Amazon has turned to video conferencing technology to verify third-party vendors. The company says it has screened over 1,000 prospective sellers through this process so far. Third-party retailers make up over 50 percent of Amazon’s business, but with millions of products sold every day, fraud could prove difficult to manage. Last year, The Wall Street Journal investigated Amazon’s practices involving third-party sellers, saying that “In practice, Amazon has increasingly evolved like a flea market. It exercises limited oversight over items listed by millions of third-party sellers.”
Online retailers find themselves more vulnerable as well. Some less scrupulous online customers are creating multiple fake email accounts in order to get first time user discounts and referral bonuses at online stores.
After hurricane Katrina, the Department of Justice established the National Center for Disaster Fraud (NCDF), where people can report any instances of fraud related crime they come across.

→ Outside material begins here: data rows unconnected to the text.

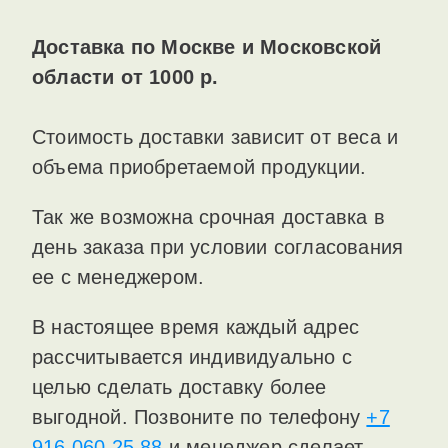
Доставка по Москве и Московской
области от 1000 р.
Стоимость доставки зависит от веса и
объема приобретаемой продукции.
Так же возможна срочная доставка в
день заказа при условии согласования
ее с менеджером.
В настоящее время каждый адрес
рассчитывается индивидуально с
целью сделать доставку более
выгодной. Позвоните по телефону
+7
916 060 25 88
и менеджер сделает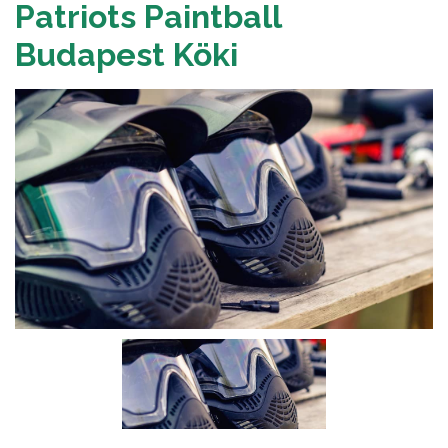
Patriots Paintball
Budapest Köki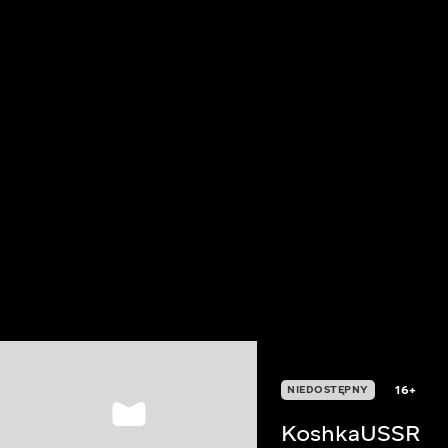
16+
NIEDOSTĘPNY
KoshkaUSSR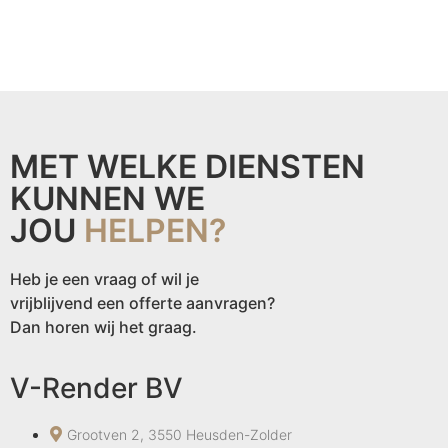
MET WELKE DIENSTEN
KUNNEN WE
JOU
HELPEN?
Heb je een vraag of wil je
vrijblijvend een offerte aanvragen?
Dan horen wij het graag.
V-Render BV
Grootven 2, 3550 Heusden-Zolder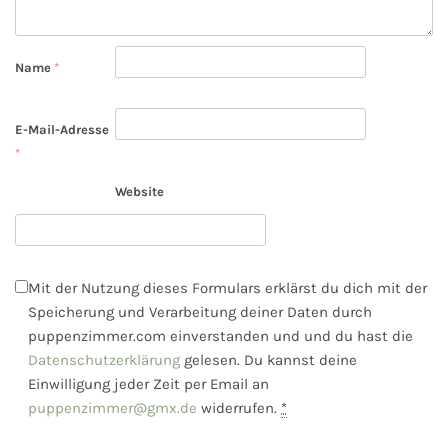
Name
*
E-Mail-Adresse
*
Website
Mit der Nutzung dieses Formulars erklärst du dich mit der
Speicherung und Verarbeitung deiner Daten durch
puppenzimmer.com einverstanden und und du hast die
Datenschutzerklärung
gelesen. Du kannst deine
Einwilligung jeder Zeit per Email an
puppenzimmer@gmx.de
widerrufen.
*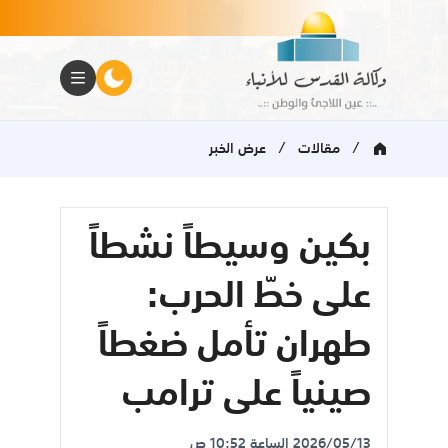
/
/
مقالات
عرض الخبر
بكين وسيطاً نشطاً
على خطّ الحرب:
طهران تأمل ضغطاً
صينياً على ترامب
2026/05/13 الساعة 10:52 ص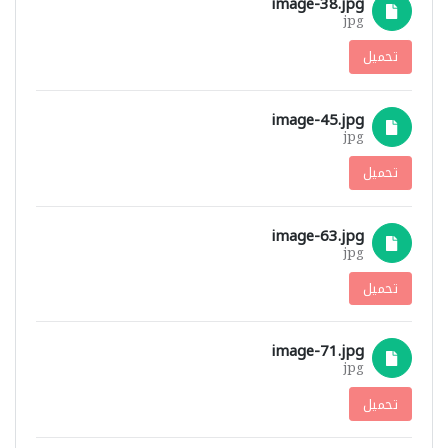
image-38.jpg
jpg
تحميل
image-45.jpg
jpg
تحميل
image-63.jpg
jpg
تحميل
image-71.jpg
jpg
تحميل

This applies for both natural and man-made disasters, and according to a DOJ press release, includes “more than 20 federal, state, and local agencies.” Currently the DOJ cautions people to be on the lookout for scams including:
- Healthcare fraud involving testing and treatment through emails, phone calls, or in person.
- Cryptocurrency fraud schemes using blackmail, work from home scams, and investment scams.
- Emails and Phone calls from individuals claiming to be IRS or Treasury employees.
Consumers should also follow guidelines from the FBI when to help guard against potential fraud. Some red flags include:
- Unexplained urgency
- Last minute changes to wire instructions or account information
- Changes in communication platforms (switching from Gmail to Outlook, for example)
DOJ also reminded consumers that the IRS first contact with individuals comes via snail mail, never through email or phone calls.